Today I’m going to tell you (again) about one of my favorite oil companies: Chevron Corp. (NYSE: CVX). Oil now sells for over $100 a barrel, with little sign of reverting lower. American oil consumers seem to be waiting for gas prices to pop above $5 a gallon this summer.
And if you’re among them, you should be looking for ways to position your portfolio now before the crowds.
So with regard to Chevron, you might be tempted to ask:
“How much do shares sell for?”
That’s not a question an investor should ever ask – unless maybe they’re interested in trading options – but that’s a different story.
For instance, right now, Chevron sells for just over $100 a share. You might be thinking that $100 is expensive. But $100 is a meaningless number without some context.
At the bare minimum, you should look at the price in relation to earnings. For instance, if you look at a chart of Chevron’s share price over the past 10 years, you might say to yourself that Chevron is now much more expensive than it was in 2004 – when it sold for around $40 a share.

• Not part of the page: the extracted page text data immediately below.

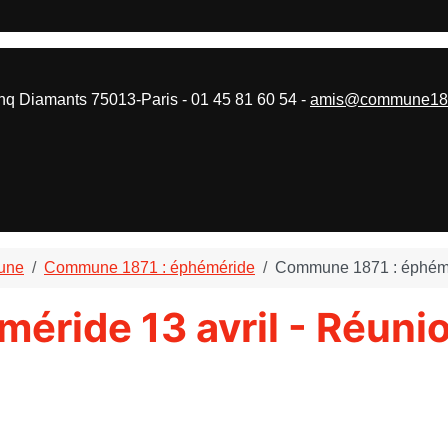
 Diamants 75013-Paris - 01 45 81 60 54 -
amis@commune187
mune
Commune 1871 : éphéméride
Commune 1871 : éphéméri
ride 13 avril - Réunio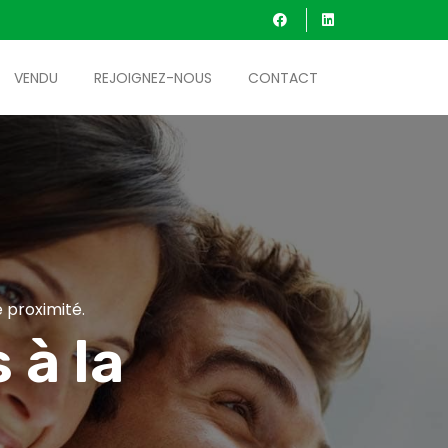
VENDU
REJOIGNEZ-NOUS
CONTACT
 proximité.
 à la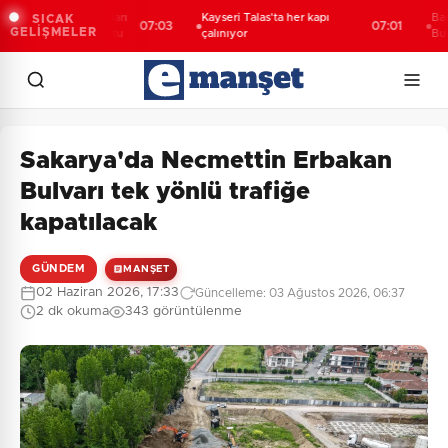
NOFEST takımları
Kayseri Talas'ta her kapı
Başkan Vek
SICAK
07:03
07:01
GELİŞMELER
kılıç'la buluştu
çalınıyor
Bursa'nın 
anlayışla 
Sakarya'da Necmettin Erbakan
Bulvarı tek yönlü trafiğe
kapatılacak
GÜNDEM
MANŞET
02 Haziran 2026, 17:33
Güncelleme: 03 Ağustos 2026, 06:37
2 dk okuma
343 görüntülenme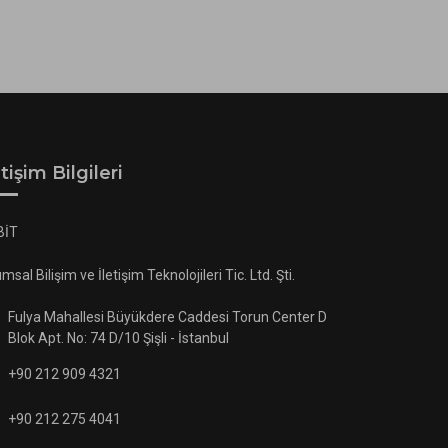
etişim Bilgileri
BİT
ımsal Bilişim ve İletişim Teknolojileri Tic. Ltd. Şti.
Fulya Mahallesi Büyükdere Caddesi Torun Center D
Blok Apt. No: 74 D/10 Şişli - İstanbul
+90 212 909 4321
+90 212 275 4041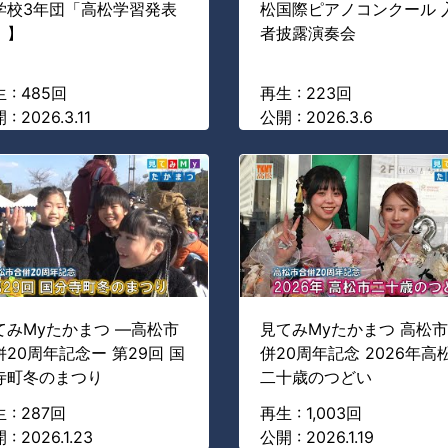
学校3年団「高松学習発表
松国際ピアノコンクール 
」】
者披露演奏会
 : 485回
再生 : 223回
: 2026.3.11
公開 : 2026.3.6
てみMyたかまつ ―高松市
見てみMyたかまつ 高松
併20周年記念ー 第29回 国
併20周年記念 2026年高
寺町冬のまつり
二十歳のつどい
 : 287回
再生 : 1,003回
 : 2026.1.23
公開 : 2026.1.19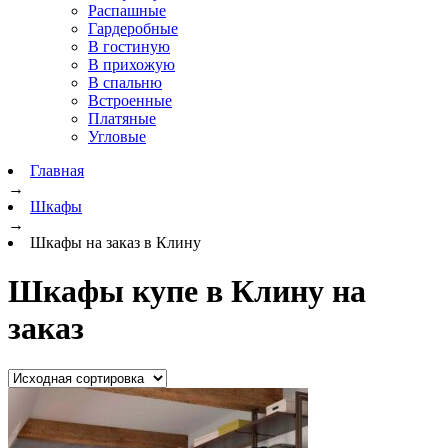
Распашные
Гардеробные
В гостиную
В прихожую
В спальню
Встроенные
Платяные
Угловые
Главная
→
Шкафы
→
Шкафы на заказ в Клину
Шкафы купе в Клину на
заказ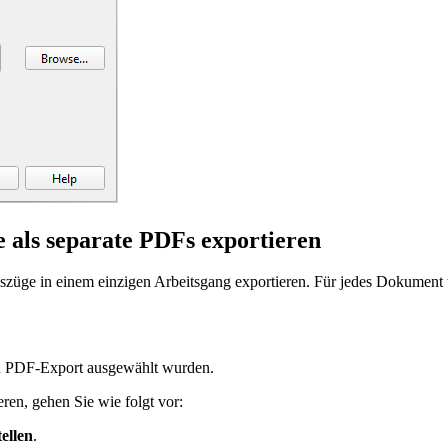
als separate PDFs exportieren
ge in einem einzigen Arbeitsgang exportieren. Für jedes Dokument wi
 PDF-Export ausgewählt wurden.
ren, gehen Sie wie folgt vor:
ellen
.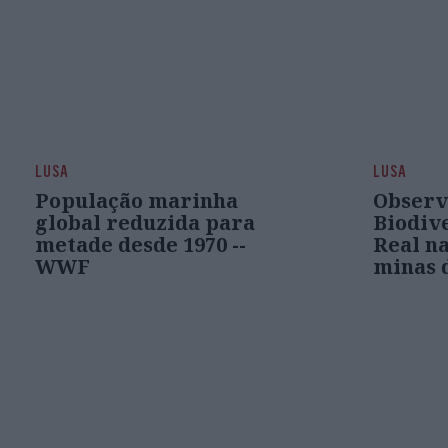
LUSA
LUSA
População marinha
Observ
global reduzida para
Biodiv
metade desde 1970 --
Real n
WWF
minas 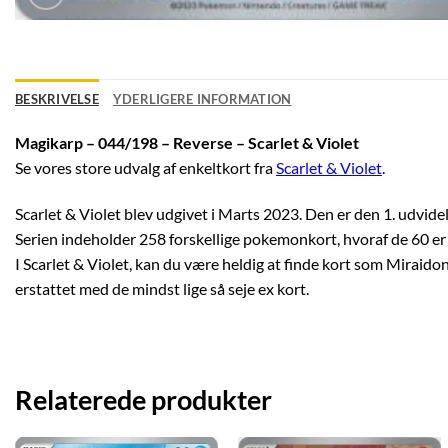
BESKRIVELSE
YDERLIGERE INFORMATION
Magikarp – 044/198 – Reverse – Scarlet & Violet
Se vores store udvalg af enkeltkort fra
Scarlet & Violet
.
Scarlet & Violet blev udgivet i Marts 2023. Den er den 1. udvidel
Serien indeholder 258 forskellige pokemonkort, hvoraf de 60 er 
I Scarlet & Violet, kan du være heldig at finde kort som Miraidon
erstattet med de mindst lige så seje ex kort.
Relaterede produkter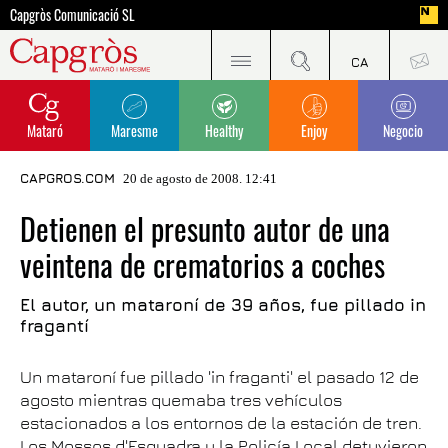
Capgròs Comunicació SL
Mataró
Maresme
Healthy
Enjoy
Negocio
CAPGROS.COM
20 de agosto de 2008. 12:41
Detienen el presunto autor de una
veintena de crematorios a coches
El autor, un mataroní de 39 años, fue pillado in
fragantí
Un mataroní fue pillado 'in fraganti' el pasado 12 de
agosto mientras quemaba tres vehículos
estacionados a los entornos de la estación de tren.
Los Mossos d'Esquadra y la Policía Local detuvieron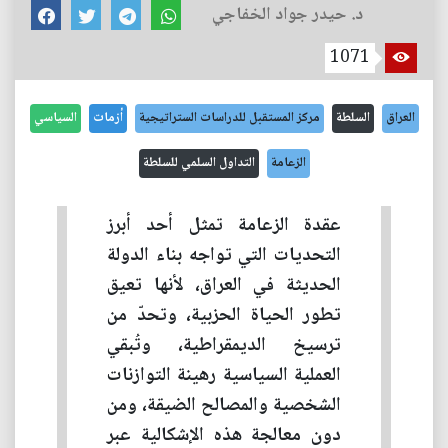
د. حيدر جواد الخفاجي
1071
العراق
السلطة
مركز المستقبل للدراسات الستراتيجية
أزمات
السياسي
الزعامة
التداول السلمي للسلطة
عقدة الزعامة تمثل أحد أبرز
التحديات التي تواجه بناء الدولة
الحديثة في العراق، لأنها تعيق
تطور الحياة الحزبية، وتحدّ من
ترسيخ الديمقراطية، وتُبقي
العملية السياسية رهينة التوازنات
الشخصية والمصالح الضيقة، ومن
دون معالجة هذه الإشكالية عبر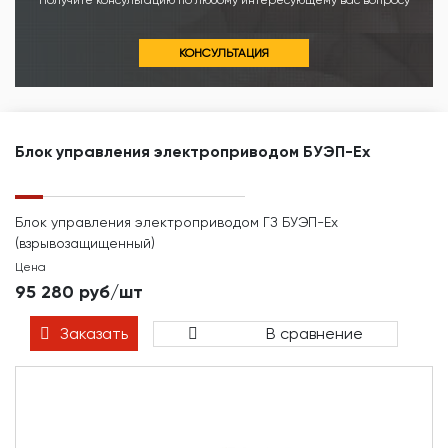
Получите консультацию по любому интересующему вас вопросу
КОНСУЛЬТАЦИЯ
Блок управления электроприводом БУЭП-Ex
Блок управления электроприводом ГЗ БУЭП-Ex
(взрывозащищенный)
Цена
95 280 руб/шт
Заказать
В сравнение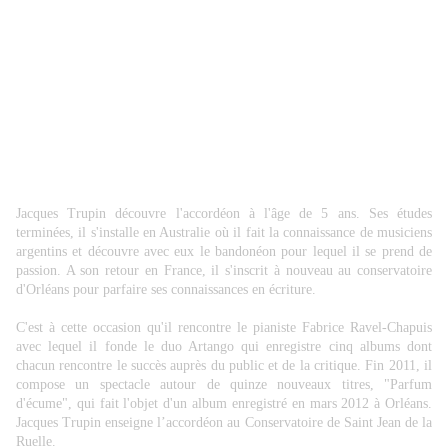
Jacques Trupin découvre l'accordéon à l'âge de 5 ans. Ses études
terminées, il s'installe en Australie où il fait la connaissance de musiciens
argentins et découvre avec eux le bandonéon pour lequel il se prend de
passion. A son retour en France, il s'inscrit à nouveau au conservatoire
d'Orléans pour parfaire ses
connaissances en écriture.
C'est à cette occasion qu'il rencontre le pianiste Fabrice Ravel-Chapuis
avec lequel il fonde le duo Artango qui enregistre cinq albums dont
chacun rencontre le succès auprès du public et de la critique. Fin 2011, il
compose un spectacle autour de quinze nouveaux titres, "Parfum
d'écume", qui fait l'objet d'un album enregistré en mars 2012 à Orléans.
Jacques Trupin enseigne l’accordéon au Conservatoire de Saint Jean de la
Ruelle.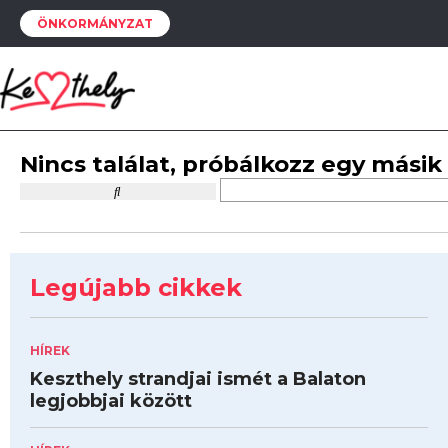
ÖNKORMÁNYZAT
Nincs találat, próbálkozz egy másik
Legújabb cikkek
HÍREK
Keszthely strandjai ismét a Balaton
legjobbjai között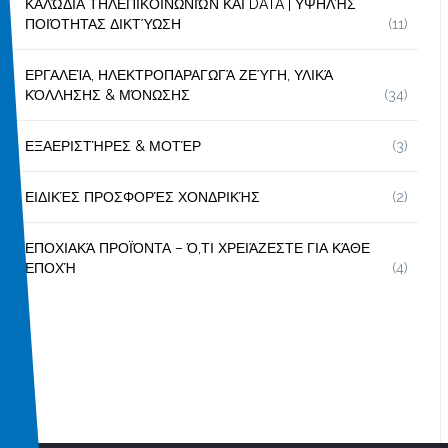
ΚΑΛΏΔΙΑ ΤΗΛΕΠΙΚΟΙΝΩΝΙΏΝ ΚΑΙ DATA | ΥΨΗΛΉΣ
ΠΟΙΌΤΗΤΑΣ ΔΙΚΤΎΩΣΗ
(11)
ΕΡΓΑΛΕΊΑ, ΗΛΕΚΤΡΟΠΑΡΑΓΩΓΆ ΖΕΎΓΗ, ΥΛΙΚΆ
ΚΌΛΛΗΣΗΣ & ΜΌΝΩΣΗΣ
(34)
ΕΞΑΕΡΙΣΤΉΡΕΣ & ΜΟΤΈΡ
(3)
ΕΙΔΙΚΈΣ ΠΡΟΣΦΟΡΈΣ ΧΟΝΔΡΙΚΉΣ
(2)
ΕΠΟΧΙΑΚΆ ΠΡΟΪΌΝΤΑ – Ό,ΤΙ ΧΡΕΙΆΖΕΣΤΕ ΓΙΑ ΚΆΘΕ
ΕΠΟΧΉ
(4)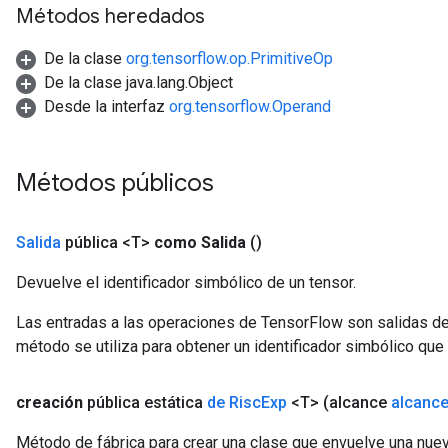
Métodos heredados
De la clase
org.tensorflow.op.PrimitiveOp
De la clase java.lang.Object
Desde la interfaz
org.tensorflow.Operand
Métodos públicos
Salida
pública <T>
como Salida
()
Devuelve el identificador simbólico de un tensor.
Las entradas a las operaciones de TensorFlow son salidas de
método se utiliza para obtener un identificador simbólico que 
creación
pública estática
de Risc
Exp
<T>
(alcance
alcanc
Método de fábrica para crear una clase que envuelve una nue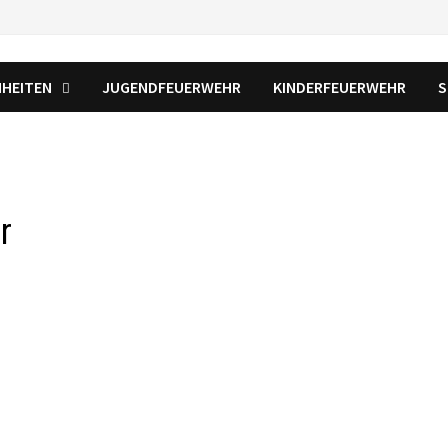
NHEITEN
JUGENDFEUERWEHR
KINDERFEUERWEHR
S
r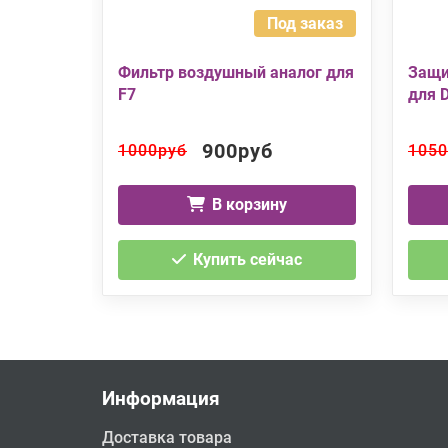
Под заказ
Фильтр воздушный аналог для
Защи
F7
для 
900руб
1000руб
1050
В корзину
Купить сейчас
Информация
Доставка товара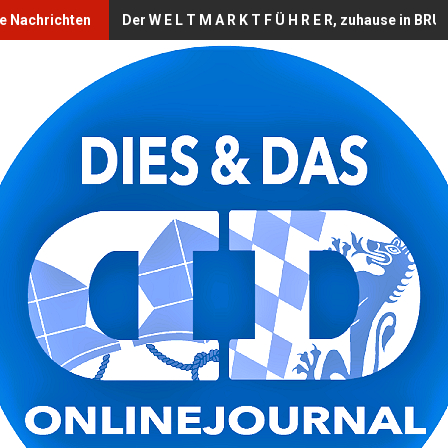
le Nachrichten
Der W E L T M A R K T F Ü H R E R, zuhause in B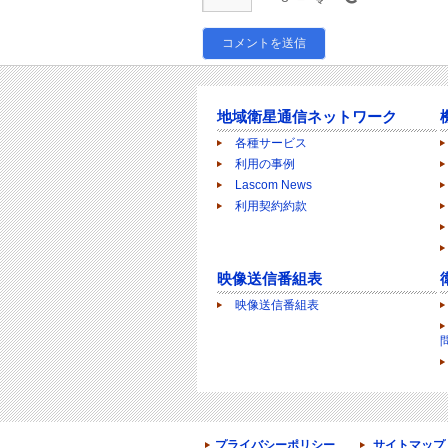
地域衛星通信ネットワーク
各種サービス
利用の事例
Lascom News
利用契約約款
映像送信番組表
映像送信番組表
プライバシーポリシー
サイトマップ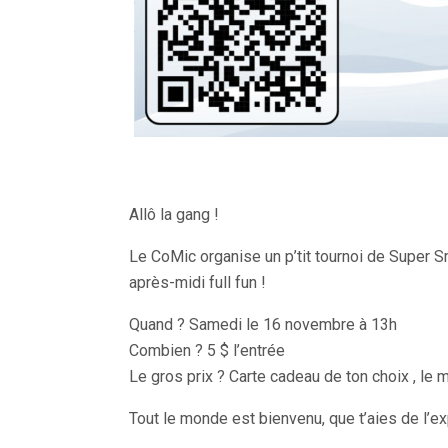
Allô la gang !
Le CoMic organise un p’tit tournoi de Super Sm
après-midi full fun !
Quand ? Samedi le 16 novembre à 13h
Combien ? 5 $ l’entrée
Le gros prix ? Carte cadeau de ton choix , le
Tout le monde est bienvenu, que t’aies de l’ex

But at closer inspection – on a price-to-earnings (PE) basis – today you’re paying LESS than you were back in 2004.
Today, Chevron sells for cheaper than it did 8 years ago. Its earnings have risen even faster than its share price – and even better, it has passed along those excess earnings to shareholders in the form of a constantly rising dividend:
That’s the kind of company you want to own: rising earnings resulting in rising dividends and a rising share price.
I wrote back in October of 2010 that you should look to buy Chevron under 10 times earnings. That’s a historically cheap price to pay for this company, and I think it will give you a long term income stream –especially if oil and gas prices continue to rise.